Obviously, she didn’t mean that every student would get a vibrator and circle jerk with it in health class. But of course, some people interpreted it that way. The right wing lost its shit and Dr. Elders lost her job, which was a damn shame, because she was absolutely right in her thinking. Masturbation is a healthy part of human sexuality, and should be included in any discussion of sexual behavior, both for the celibate and the sexually active.
Another commenter pointed out that the post didn’t address the issue of asexuality, i.e. women who do not experience sexual attraction or urges:
I am asexual and I do not believe that asexuality is abstinence, because (generally speaking) abstinence is refraining from indulging one’s desire for sex - and if one doesn’t have that desire in the first place…I just don’t see it as the same thing and I don’t like unnecessarily equating the two A-words when the “abstinence” one comes loaded with negative connotations.
Asexuality is distinct from abstinence/conscious celibacy, and asexuals fall into a separate category from the sexually active or the consciously celibate. Another commenter explained:
[Asexuality] doesn’t mean that they condemn sex or judge or shame other people who have sex – they may even encourage other people to go out, have fun, and safely fuck their brains out if they want to – it just means that they’re personally not interested in having sex. I’m not going to call them sex-negative for that.

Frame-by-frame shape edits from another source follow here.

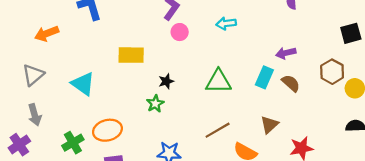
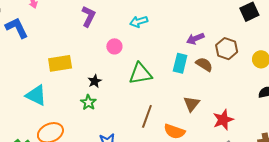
pink circle: (180, 32) -> (114, 46), moved
brown hexagon: (332, 72) -> (227, 49), moved
cyan triangle: (83, 84) -> (36, 95), moved
brown line: (218, 130) -> (147, 116), turned -30

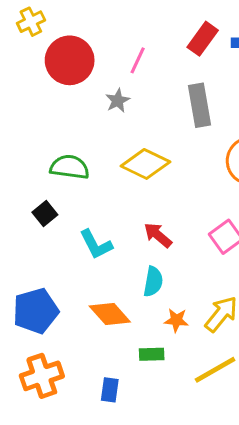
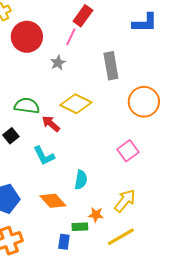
red rectangle: (203, 39) -> (83, 16), moved
red arrow: (158, 235) -> (51, 124), moved
orange star: (176, 320) -> (96, 215), moved
blue rectangle: (110, 390) -> (64, 242), moved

Neither should we. Regardless of one’s reasons for not having sex, the consensus seemed to be that you could be “sex positive” regardless of what you do with your genitals:
Sex positivity is, IMHO, about respecting individuals’ autonomy over their own bodies, whether that means choosing to have sex or choosing not to.
And for some people, having that autonomy is a vital part of a healing process that is the essence of feminist empowerment:
I decided that I was not going to fall into the vicious cycle of addiction, abuse and promiscuity present in my family for generations. To complicate matters, I was a closeted lesbian in a society where sexual orientation simply wasn’t discussed. I decided not to have sex at all until I found the person with whom I wanted a committed relationship. For me, the choice *not* to have sex until I met my partner (and even then not right away) was an empowering decision and part of my feminist awakening.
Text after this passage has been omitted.